In no way do I wish to diminish the severity of blindness. The achievements of these individuals is astounding, especially in a world that is designed for those of us with 20/20 vision.


13 Responses to You Too Can Be Legally Blind for $5.99!

  1. Angie says:

    i just found out today that my vision is 20/400 without corrective lenses. i was at a yearly eye-check and i asked my optometrist what i would say if someone asked me what my vision was, and he said “20/400” and my jaw hit the floor! but he said i’m not legally blind cuz it can be corrected with lenses. but still! this whole time i thought i had like, 20/80 or something… 20/400!! @.@

  2. Kayla says:

    Thanks for posting this example of 20/400 vision. My husband has 20/400 and he’s been trying to explain to me for forever how it looks, but I just couldn’t picture it. Now I have an idea of what he sees. Thanks!

  3. Kathie says:

    I just had cataract surgery with corrective lens implants…unreal! I was 20/400 and now am 20/20 for the first time in my life. it is life changing…and no one else can “see” the change so it is strange.

  4. Jack Hodges says:

    Great. I now know what 20/200 and 20/400 vision is like. But I expected them to be more blurry than what they are. If I guessed I would guess the the 20/400 picture was that representing 20/200 vision. Heres a little request. I would love to know how you made these pictures and can you do a picture representing 20/40 vision.

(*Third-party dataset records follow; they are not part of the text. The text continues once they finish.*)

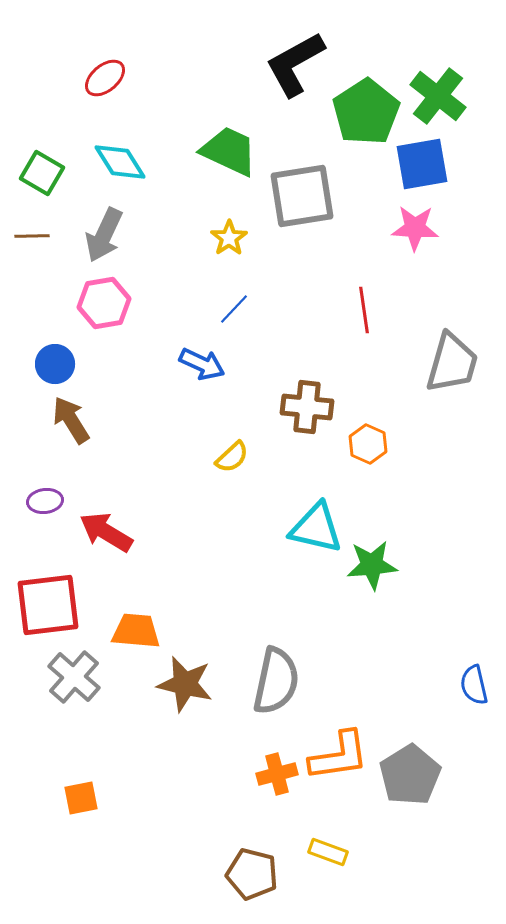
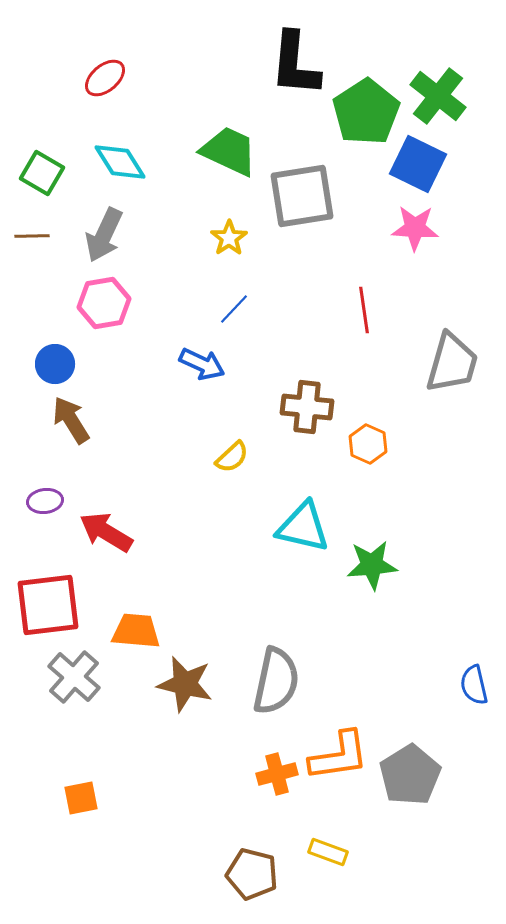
black L-shape: rotated 56 degrees counterclockwise
blue square: moved 4 px left; rotated 36 degrees clockwise
cyan triangle: moved 13 px left, 1 px up
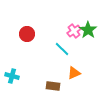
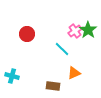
pink cross: moved 1 px right
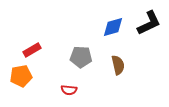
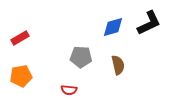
red rectangle: moved 12 px left, 12 px up
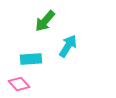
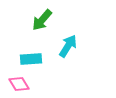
green arrow: moved 3 px left, 1 px up
pink diamond: rotated 10 degrees clockwise
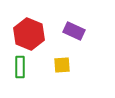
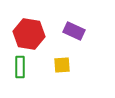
red hexagon: rotated 12 degrees counterclockwise
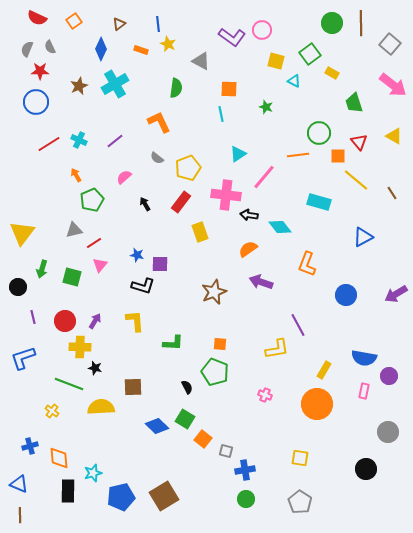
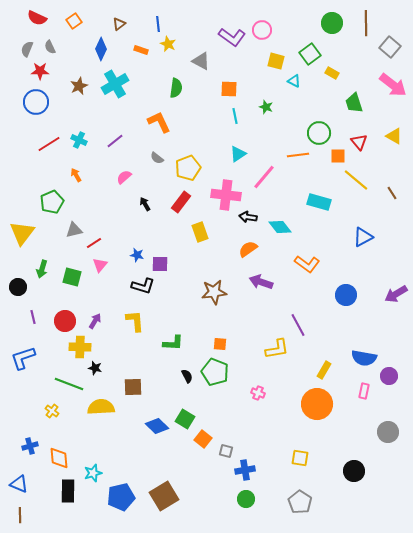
brown line at (361, 23): moved 5 px right
gray square at (390, 44): moved 3 px down
cyan line at (221, 114): moved 14 px right, 2 px down
green pentagon at (92, 200): moved 40 px left, 2 px down
black arrow at (249, 215): moved 1 px left, 2 px down
orange L-shape at (307, 264): rotated 75 degrees counterclockwise
brown star at (214, 292): rotated 15 degrees clockwise
black semicircle at (187, 387): moved 11 px up
pink cross at (265, 395): moved 7 px left, 2 px up
black circle at (366, 469): moved 12 px left, 2 px down
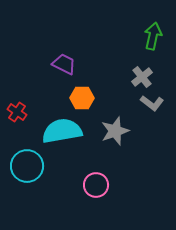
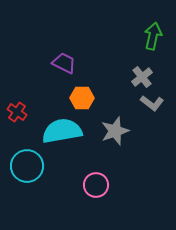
purple trapezoid: moved 1 px up
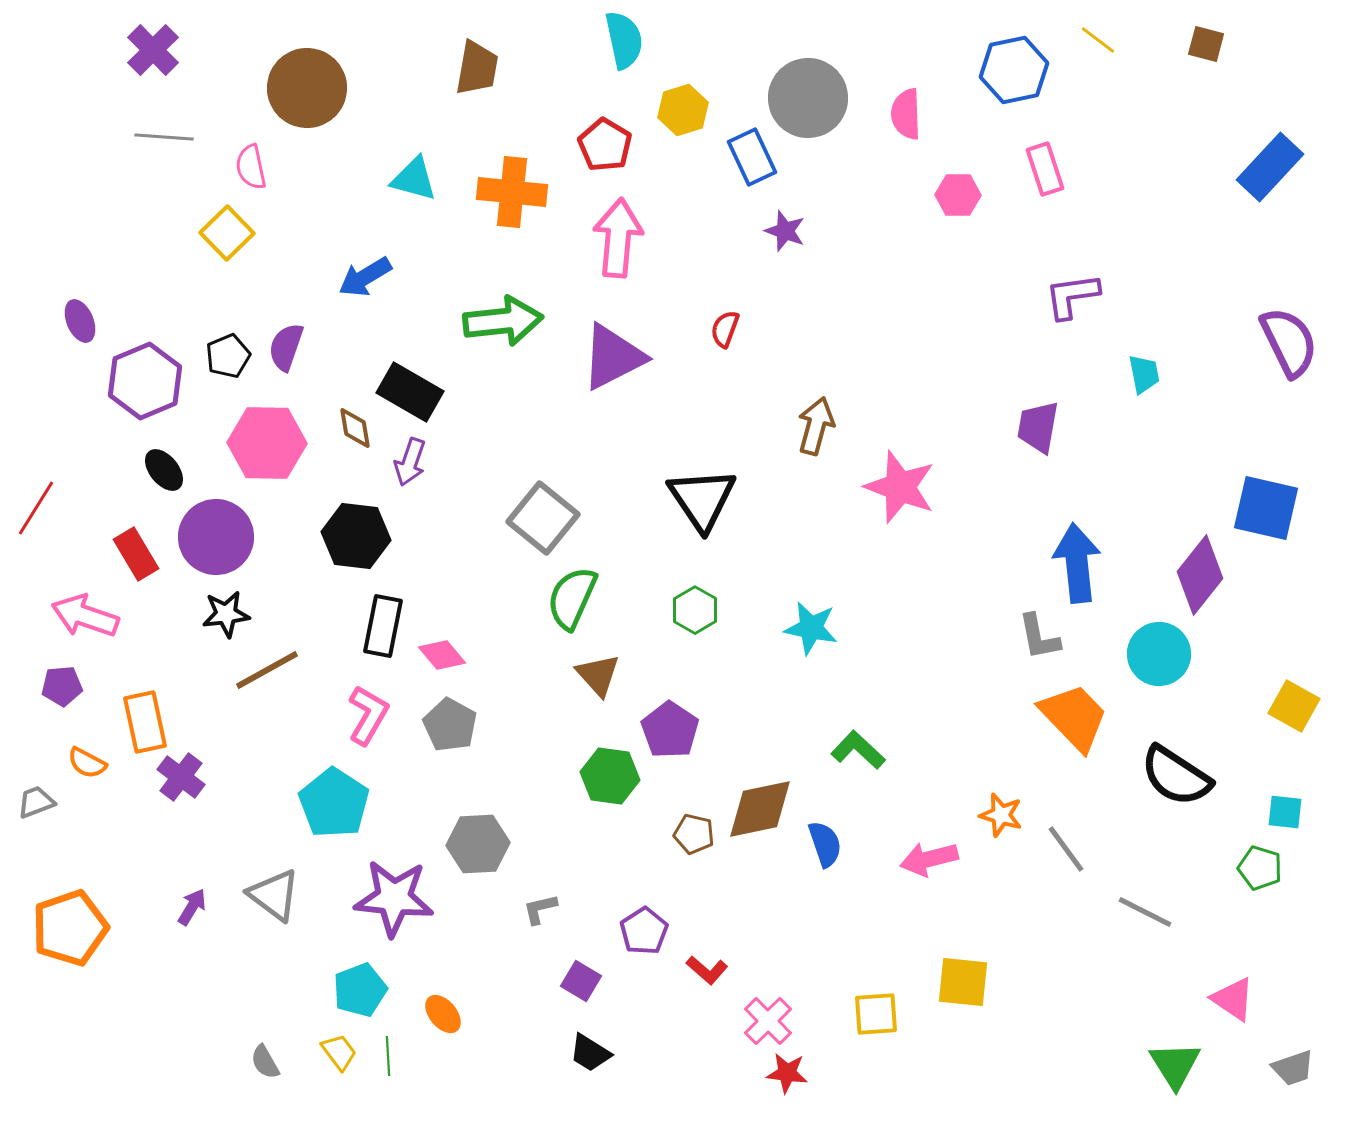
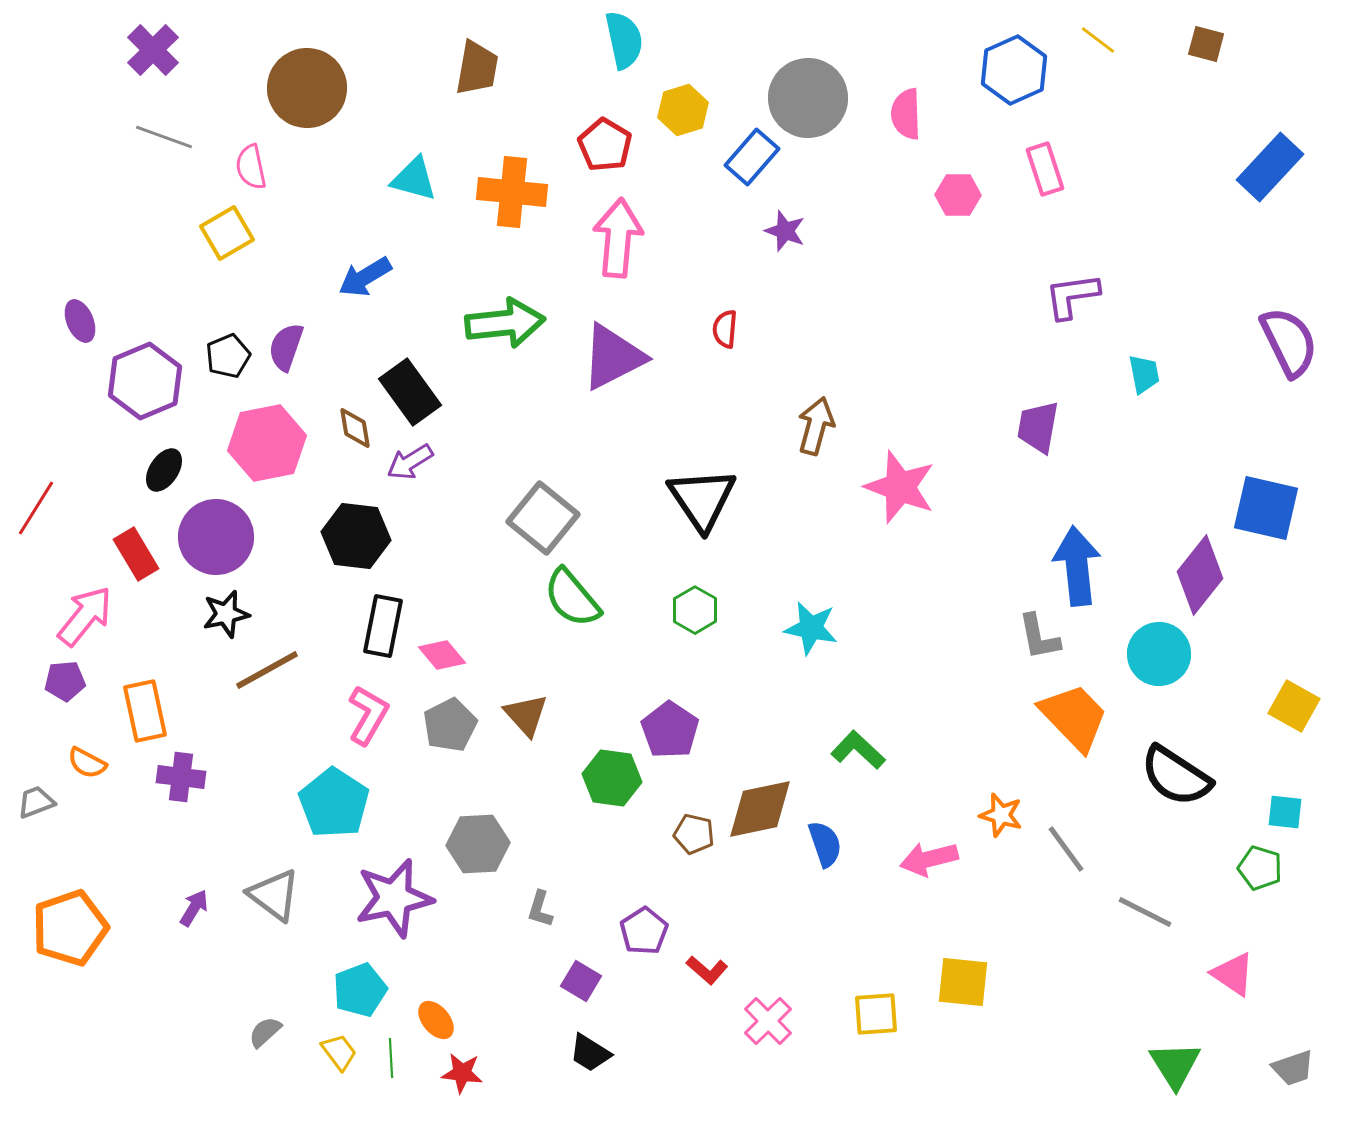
blue hexagon at (1014, 70): rotated 12 degrees counterclockwise
gray line at (164, 137): rotated 16 degrees clockwise
blue rectangle at (752, 157): rotated 66 degrees clockwise
yellow square at (227, 233): rotated 14 degrees clockwise
green arrow at (503, 321): moved 2 px right, 2 px down
red semicircle at (725, 329): rotated 15 degrees counterclockwise
black rectangle at (410, 392): rotated 24 degrees clockwise
pink hexagon at (267, 443): rotated 12 degrees counterclockwise
purple arrow at (410, 462): rotated 39 degrees clockwise
black ellipse at (164, 470): rotated 72 degrees clockwise
blue arrow at (1077, 563): moved 3 px down
green semicircle at (572, 598): rotated 64 degrees counterclockwise
black star at (226, 614): rotated 6 degrees counterclockwise
pink arrow at (85, 616): rotated 110 degrees clockwise
brown triangle at (598, 675): moved 72 px left, 40 px down
purple pentagon at (62, 686): moved 3 px right, 5 px up
orange rectangle at (145, 722): moved 11 px up
gray pentagon at (450, 725): rotated 16 degrees clockwise
green hexagon at (610, 776): moved 2 px right, 2 px down
purple cross at (181, 777): rotated 30 degrees counterclockwise
purple star at (394, 898): rotated 18 degrees counterclockwise
purple arrow at (192, 907): moved 2 px right, 1 px down
gray L-shape at (540, 909): rotated 60 degrees counterclockwise
pink triangle at (1233, 999): moved 25 px up
orange ellipse at (443, 1014): moved 7 px left, 6 px down
green line at (388, 1056): moved 3 px right, 2 px down
gray semicircle at (265, 1062): moved 30 px up; rotated 78 degrees clockwise
red star at (787, 1073): moved 325 px left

Thanks.

    • eidauk says:

      Great comment Jack. That’s one of the reasons I wrote that post. Our brain fills in a lot of missing information. We can make out shapes, colors, and large details with 20/400 vision. However, small details, like lettering on a road sign, are gone. I estimated the blur for these images by adding plus lenses (used for correcting farsightedness) until I couldn’t see the 20/200 or 20/400 letter on the eye chart. I then walked outside with those same lenses to see what details I could and could not see. I then blurred the images to approximate that same loss of detail.

  5. Lisa Jones says:

    Can you do one for 20/25?

    • eidauk says:

      Thanks for the question, Lisa. 20/25 is so close in clarity to 20/20 vision that you may not even notice a difference if I did create a simulation.

  6. TMc says:

    Hi. I’ve been trying to figure out how to experience 20/200 vision for a while and have not had any luck until finding your website. Why is this so hard to find if it is so easy to do? I have been unable to find it on any other websites.

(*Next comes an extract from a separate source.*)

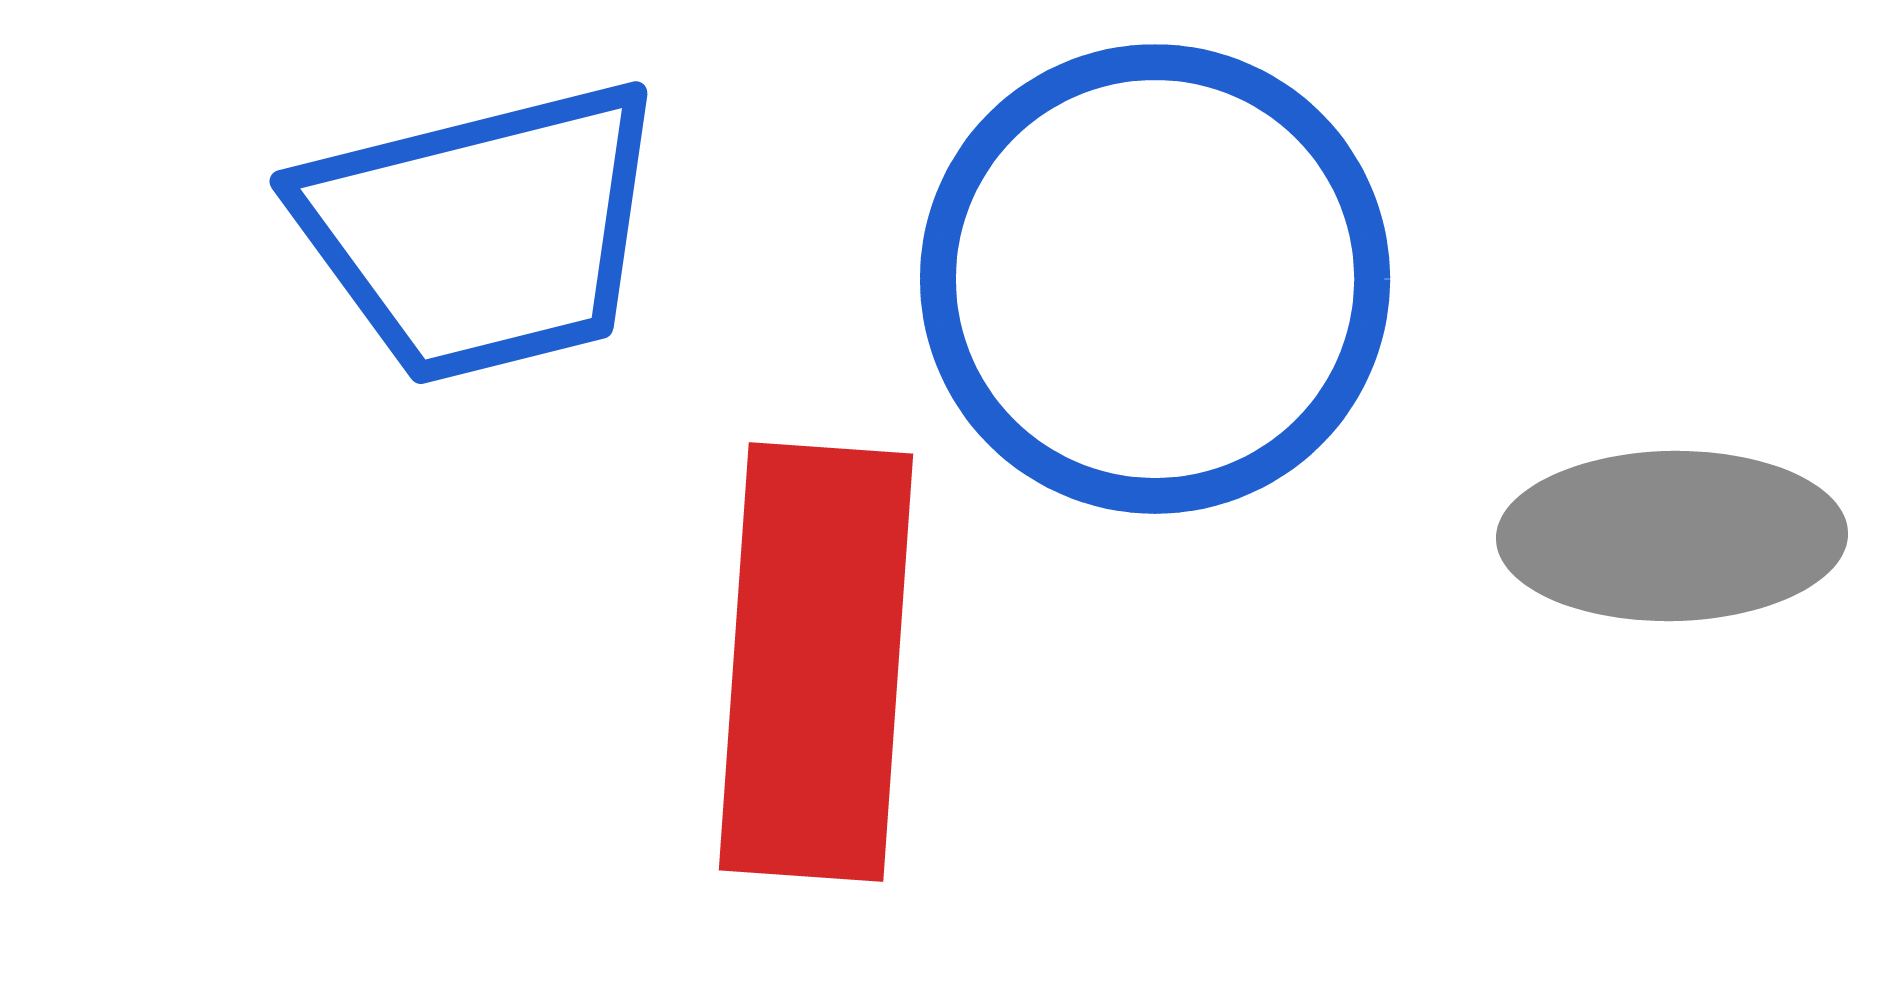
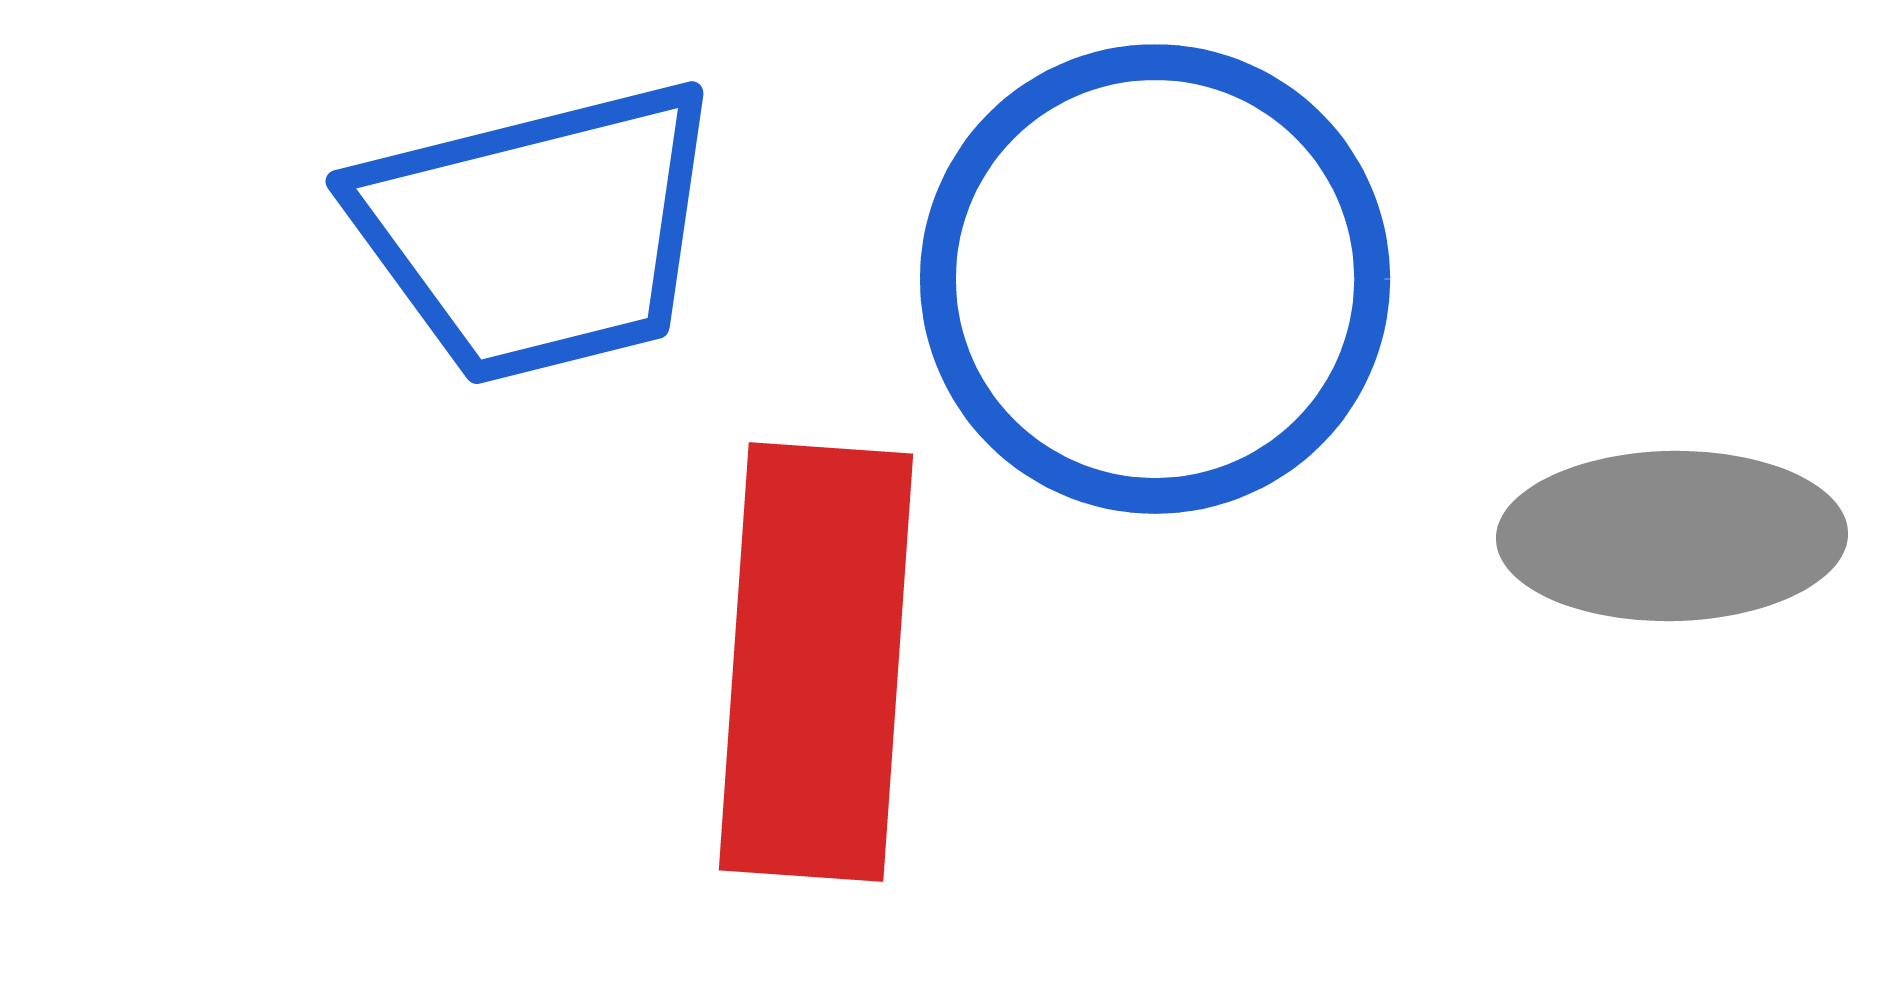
blue trapezoid: moved 56 px right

    My son has homonymous hemianopsia as well as optic nerve pallor and I have been trying to figure out how to simulate his condition so I can get an idea of what he can see.

  7. TMc says:

    Also, is there a formula? For instance, would 20/400 be 6.00 reading glasses?

    • eidauk says:

      TMc, thanks for the comment and question. The reason why you won’t find many websites with this is simply because it’s estimated and varies somewhat from person to person. You can ask your optometrist to simulate your son’s vision for you. I do it quite regularly with spouses that have great vision. Seems to add more empathy for the poorly-seeing spouse. A homonymous hemi, as you know, is a complete loss of vision on either the right or left half of the vision. This can be simulated by buying a dollar store pair of reading glasses, popping out the lenses, and blocking out entirely the right or left side of the vision of both eyes, including the gap between the frame edge and the face. To get the full effect, you can’t move your eyes. You have to move your head and keep your eyes straight relative to your head.

      Hope this helps.

      • TMc says:

        It does help, thanks. Also, thanks for the ultra quick reply. I was also thinking about attempting to produce a device of some sort that would enable kids in his class to get an idea of what he is seeing. Could having young kids try on reading glasses for a moment damage their vision at all?

  8. Scott says:

    I have 20/200 vision without correction. For me, I just have to take out my contacts 😀

    Btw, the photo with the 20/200 vision simulation is very, very accurate. That’s exactly how I see.